Country Ranking: 20
Famous for its revolutionaries seeking liberty, equality and fraternity, France continues to offer great freedoms and relatively low levels of inequality – but increasingly provides for pensioners at the expense of other groups. Managing to combine high levels of state ownership and rigid labour markets with an entrepreneurial flair for invention, France is the EU’s second largest economy (following sterling’s post-Brexit slide, it has overtaken the UK) and achieves standards of living comparable with those in the UK and Belgium. France’s overall ranking on the Wake Up 2050 Index of twentieth out of thirty-five countries is disappointing, however. This reflects strengths in knowledge and innovation coupled with significant weaknesses in demography and resilience.

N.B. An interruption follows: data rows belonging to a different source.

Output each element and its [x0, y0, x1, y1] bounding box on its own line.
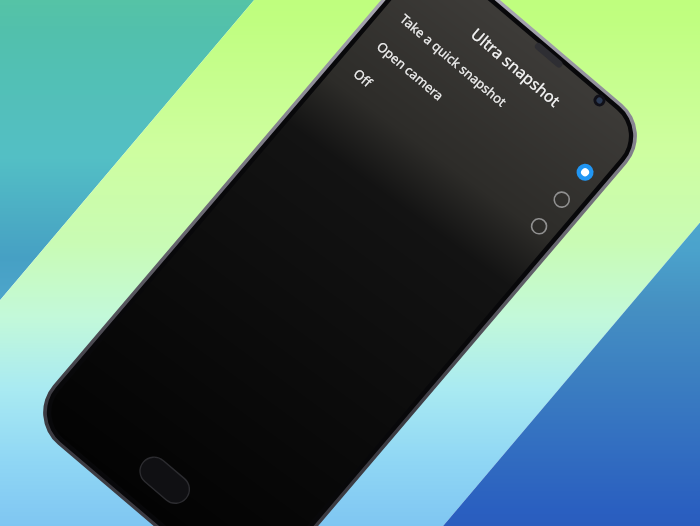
staticText: Ultra snapshot [467, 23, 565, 112]
staticText: Take a quick snapshot [396, 10, 597, 184]
staticText: Off [350, 65, 550, 239]
button[interactable]: Open camera [347, 13, 593, 230]
button[interactable]: Off [323, 40, 570, 258]
staticText: Open camera [373, 37, 574, 212]
button[interactable]: Take a quick snapshot [370, 0, 617, 203]
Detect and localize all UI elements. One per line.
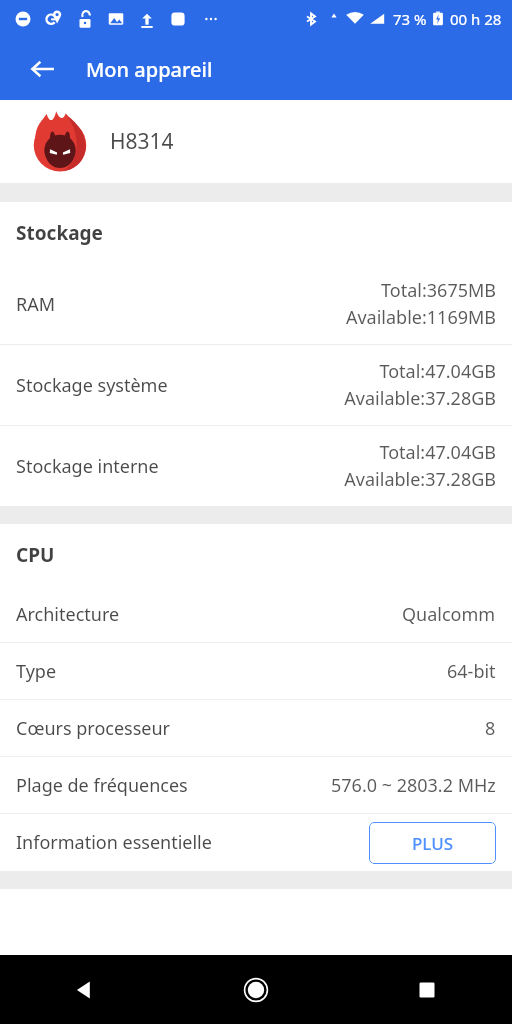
staticText: Mon appareil xyxy=(86,56,213,83)
staticText: Qualcomm xyxy=(402,602,496,627)
staticText: Information essentielle xyxy=(16,830,212,855)
button[interactable]: Stockage interne xyxy=(0,426,512,506)
staticText: Total:3675MB xyxy=(381,278,496,303)
button[interactable]: Plage de fréquences xyxy=(0,757,512,813)
staticText: Cœurs processeur xyxy=(16,716,171,741)
staticText: 00 h 28 xyxy=(450,9,502,29)
staticText: Stockage interne xyxy=(16,454,159,479)
button[interactable]: RAM xyxy=(0,264,512,344)
staticText: Available:37.28GB xyxy=(344,386,496,411)
staticText: Stockage système xyxy=(16,373,168,398)
staticText: 73 % xyxy=(393,9,427,29)
button[interactable]: Architecture xyxy=(0,586,512,642)
staticText: 576.0 ~ 2803.2 MHz xyxy=(331,773,496,798)
button[interactable]: Type xyxy=(0,643,512,699)
button[interactable]: Back xyxy=(0,955,170,1024)
staticText: H8314 xyxy=(110,127,174,156)
button[interactable]: H8314 xyxy=(0,100,512,183)
staticText: Total:47.04GB xyxy=(379,440,496,465)
staticText: PLUS xyxy=(412,832,454,855)
staticText: RAM xyxy=(16,292,56,317)
staticText: Stockage xyxy=(16,220,103,246)
button[interactable]: Recent apps xyxy=(341,955,512,1024)
staticText: Architecture xyxy=(16,602,120,627)
staticText: Type xyxy=(16,659,57,684)
button[interactable]: Back xyxy=(22,48,64,90)
staticText: Total:47.04GB xyxy=(379,359,496,384)
staticText: CPU xyxy=(16,542,55,568)
staticText: 64-bit xyxy=(447,659,496,684)
staticText: Available:1169MB xyxy=(345,305,496,330)
button[interactable]: Home xyxy=(170,955,341,1024)
button[interactable]: PLUS xyxy=(369,822,496,864)
button[interactable]: Stockage système xyxy=(0,345,512,425)
staticText: 8 xyxy=(485,716,496,741)
staticText: Available:37.28GB xyxy=(344,467,496,492)
staticText: Plage de fréquences xyxy=(16,773,188,798)
button[interactable]: Cœurs processeur xyxy=(0,700,512,756)
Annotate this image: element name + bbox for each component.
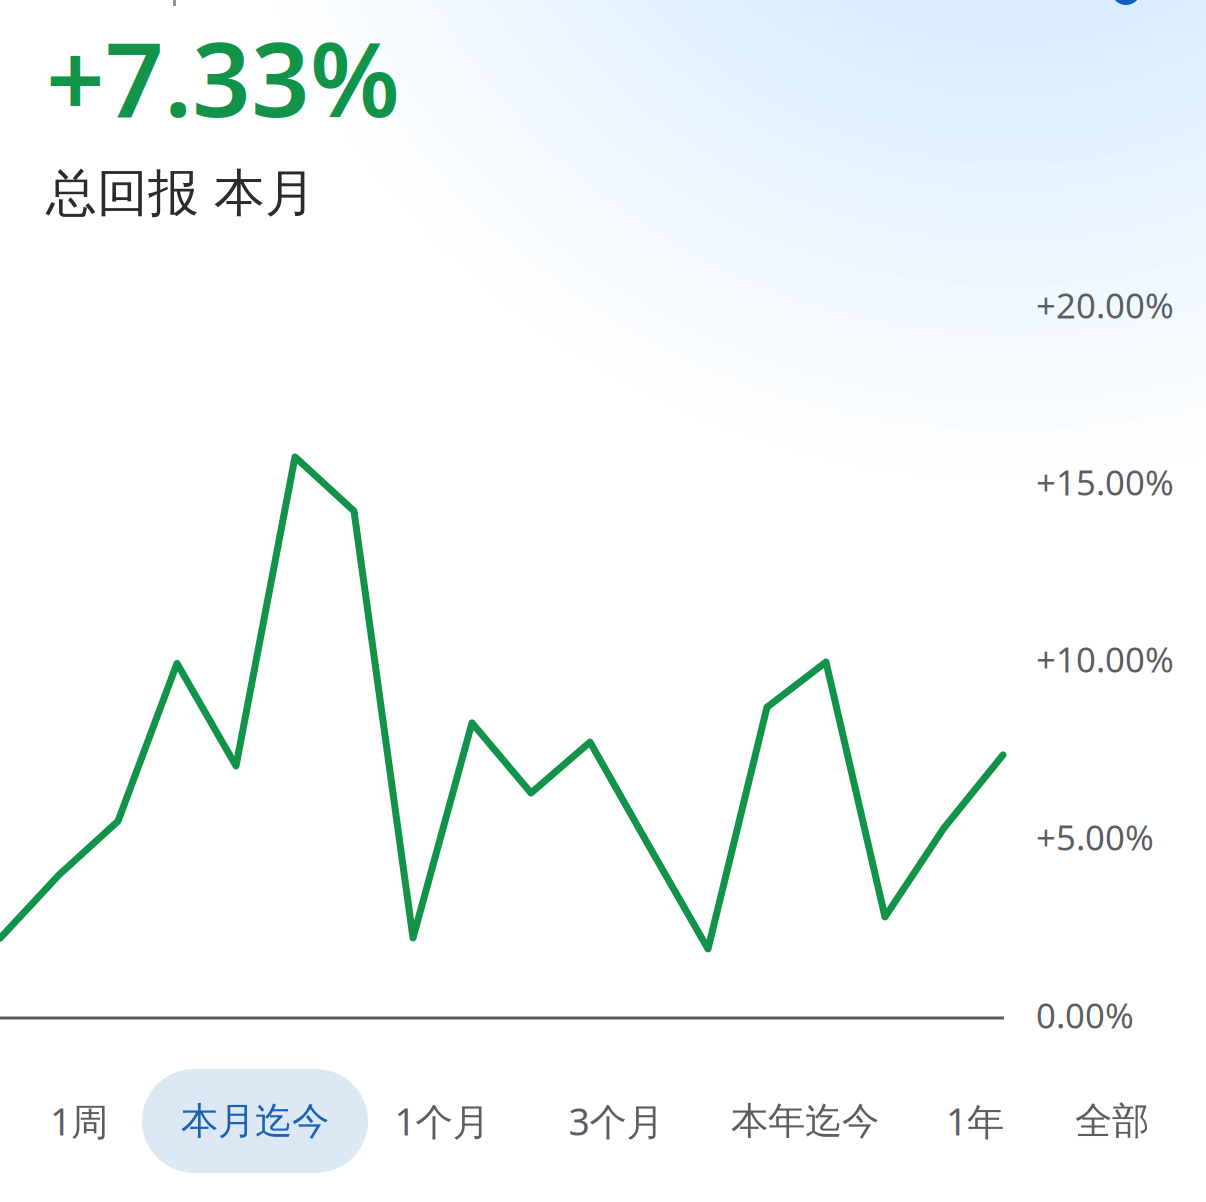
button[interactable]: 3个月 [546, 1063, 686, 1179]
button[interactable]: 全部 [1053, 1065, 1171, 1177]
staticText: 本月迄今 [181, 1098, 329, 1144]
staticText: 3个月 [568, 1096, 664, 1146]
staticText: 1年 [946, 1096, 1004, 1146]
staticText: +20.00% [1036, 282, 1174, 328]
button[interactable]: 1年 [924, 1063, 1026, 1179]
staticText: +15.00% [1036, 459, 1174, 505]
staticText: 本年迄今 [731, 1098, 879, 1144]
staticText: 0.00% [1036, 992, 1134, 1038]
staticText: 总回报 本月 [46, 162, 316, 224]
staticText: +5.00% [1036, 814, 1154, 860]
staticText: +7.33% [46, 9, 400, 145]
button[interactable]: 1个月 [372, 1063, 512, 1179]
staticText: +10.00% [1036, 636, 1174, 682]
staticText: 1周 [50, 1096, 108, 1146]
staticText: 1个月 [394, 1096, 490, 1146]
button[interactable]: 本月迄今 [142, 1069, 368, 1173]
button[interactable]: 1周 [28, 1063, 130, 1179]
staticText: 全部 [1075, 1098, 1149, 1144]
button[interactable]: 本年迄今 [709, 1065, 901, 1177]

The home of many world-beating companies from L’Oreal to Airbus and on to Danone, French workers, are productive thanks to high levels of capital intensity: they produce 25% more than their British counterparts and 50% more than Greeks. While not as equal as countries such as Germany or the Netherlands, nevertheless levels of gender equality are better than in either Spain or the UK. This helps to ensure that their economy makes good use of its workers’ skills.
It is considered a very open economy, with few constraints on the movement of trade and capital, and this, coupled with high levels of broadband penetration, supports the high value-added success of its now small (10% of GDP) manufacturing sector and its financial and marketing services.
French households, unlike those in Switzerland and Denmark, have avoided accumulating excessive debt. In relation to disposable income, levels are similar to Germany. This means that French households have the scope to respond appropriately to a future economic downturn.
France is less well prepared for the future than it could be because of unresolved problems in its demography, openness and resilience. Very few of its older workers are still in employment (just two percent) – even fewer than in Greece and well below the rates in the UK or Germany. This, coupled with generous entitlements (which incentivise workers to retire promptly) means that France spends colossal amounts on its pensioners: the third highest out of all countries studied (nearly 14% of GDP). The opportunity cost of such expenditure is large and serious for future economic success. In effect, this cost of public pensions is a supplement to spending on unemployment benefits, since an inflexible labour market and high unemployment are leading France to use pensions as a tool to reduce labour supply, when the opposite is required for the longer term.
While a full member of the EU, levels of trade in relation to GDP are a third lower than that in Germany, and less than half that in the Netherlands. Furthermore France’s economic resilience is somewhat hampered by rigid labour markets, high levels of state ownership and a complex tax system. At nearly 100% of GDP, levels of public debt are too high, limiting the scope of government to respond to future shocks.